Self-injury often begins in the teen years when emotions are acutely felt and the experiences of conflict, rejection, loneliness and peer pressure can be very intense. Some people who injure themselves were abused as children. Others are in conflict over their personal identity or sexuality. Some service members or military family members who self-injure are coping with the loss of someone close or other traumatic events related to military life. Choosing self-injury over other ways of coping may indicate that the person tends to be impulsive and highly self-critical.  

Signs of self-injury

Unfortunately, it can be difficult to know when a person is involved in self-injury. It is usually not attention-seeking behavior. Instead, the person is more likely to keep self-injury hidden out of shame and guilt. These are some of the red flags that others may notice:

  • Fresh wounds or scars that might have been caused by burns or cuts, especially on the wrists, arms, thighs or chest
  • Blood stains on clothes, towels or bedding, as well as tissues found in the garbage
  • Sharp objects such as razors, knives or glass shards in the person's belongings
  • Long sleeves or long pants worn regularly, even in the summer
  • Claims of frequent accidents or mishaps
  • A significant amount of time spent alone, especially in the bathroom or bedroom

Consequences of self-injury

The most common consequence of self-injury is that it can become addictive. It may begin as a way to feel better or more in control in a given situation. But after a while, it begins to seem out of control and impossible to stop. And the deeper the involvement with self-injury, the more difficult it is for the person to stop and change to healthier ways to deal with emotional pain.

Other possible consequences of self-injury include:

  • Worsening of the painful feelings that self-injury temporarily relieved
  • Infection, either from wounds or from sharing cutting tools
  • Life-threatening blood loss if major blood vessels are accidentally cut
  • Permanent scars or disfigurement
  • Untreated underlying problems such as depression or post-traumatic stress disorder

Although self-injury is not a suicide attempt, a person's familiarity with inflicting pain on the body can increase the risk of suicide if the underlying distress continues or becomes worse.

What you can do

If you've been harming yourself, and you're ready to get help, the first thing to do is confide in someone you can trust. This first step is probably the most difficult because it can be embarrassing and scary to talk about something so personal.

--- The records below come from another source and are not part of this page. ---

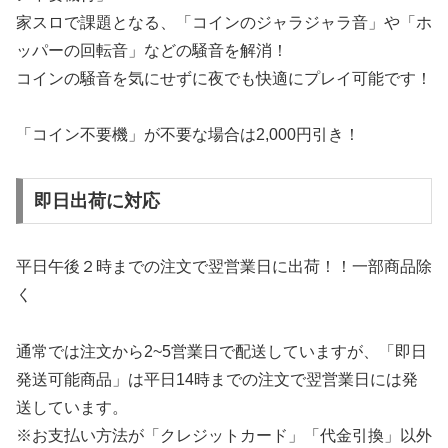
家スロで課題となる、「コインのジャラジャラ音」や「ホ
ッパーの回転音」などの騒音を解消！
コインの騒音を気にせずに夜でも快適にプレイ可能です！
「コイン不要機」が不要な場合は2,000円引き！
即日出荷に対応
平日午後２時までの注文で翌営業日に出荷！！一部商品除
く
通常では注文から2~5営業日で配送していますが、「即日
発送可能商品」は平日14時までの注文で翌営業日には発
送しています。
※お支払い方法が「クレジットカード」「代金引換」以外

If you're still in school, you might talk to a school nurse or a teacher if you're not ready to tell to your parents. If you're a service member or a military spouse, you could start with your primary care manager at the military treatment facility or your chaplain. You may find that it's a relief to open up about the thing you've been hiding and allow another person to help you take the next step toward recovery. If you're not sure you need help, the Self Injury Foundation has a series of questions and answers for self-injurers that may help you think through your situation.

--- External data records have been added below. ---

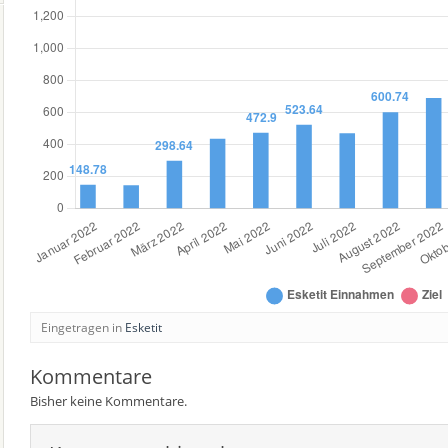
Eingetragen in
Esketit
Kommentare
Bisher keine Kommentare.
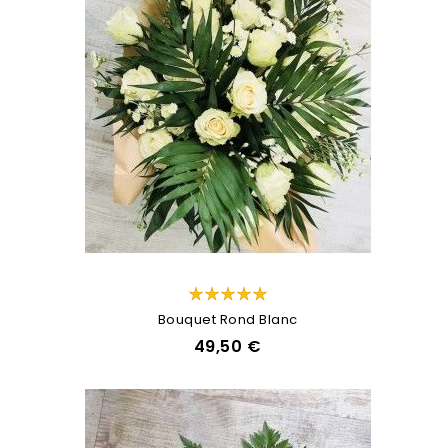
Bouquet Rond Blanc
49,50 €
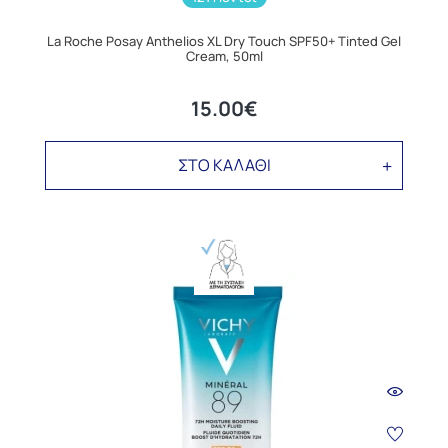
La Roche Posay Anthelios XL Dry Touch SPF50+ Tinted Gel
Cream, 50ml
15.00€
ΣΤΟ ΚΑΛΑΘΙ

If you're the parent of a teenager you suspect is self-injuring, you may feel shocked or disgusted, but it's important that you try not to be judgmental or critical. Threats and ultimatums may only increase the risk of further self-injury. If your son or daughter has not revealed the self-injury, you may want to consider bringing it up in a caring and non-confrontational way. You might say, "I'm concerned about the injuries on your arms, and I want to understand what you're going through." When your child knows that you can handle the self-harm and will be there with your support no matter what, it will be easier to establish communication. The Self Injury Foundation also has Questions and Answers for parents who want to better understand self-injury and what they can do to help their children.

As a member of the military community, you can get support and care for self-injury behavior and its underlying causes through your military treatment facility or TRICARE. Your primary care manager can provide a referral for medical counseling services near you. You can also speak with a Military OneSource consultant (800-342-9647) for a referral to appropriate support services in your community.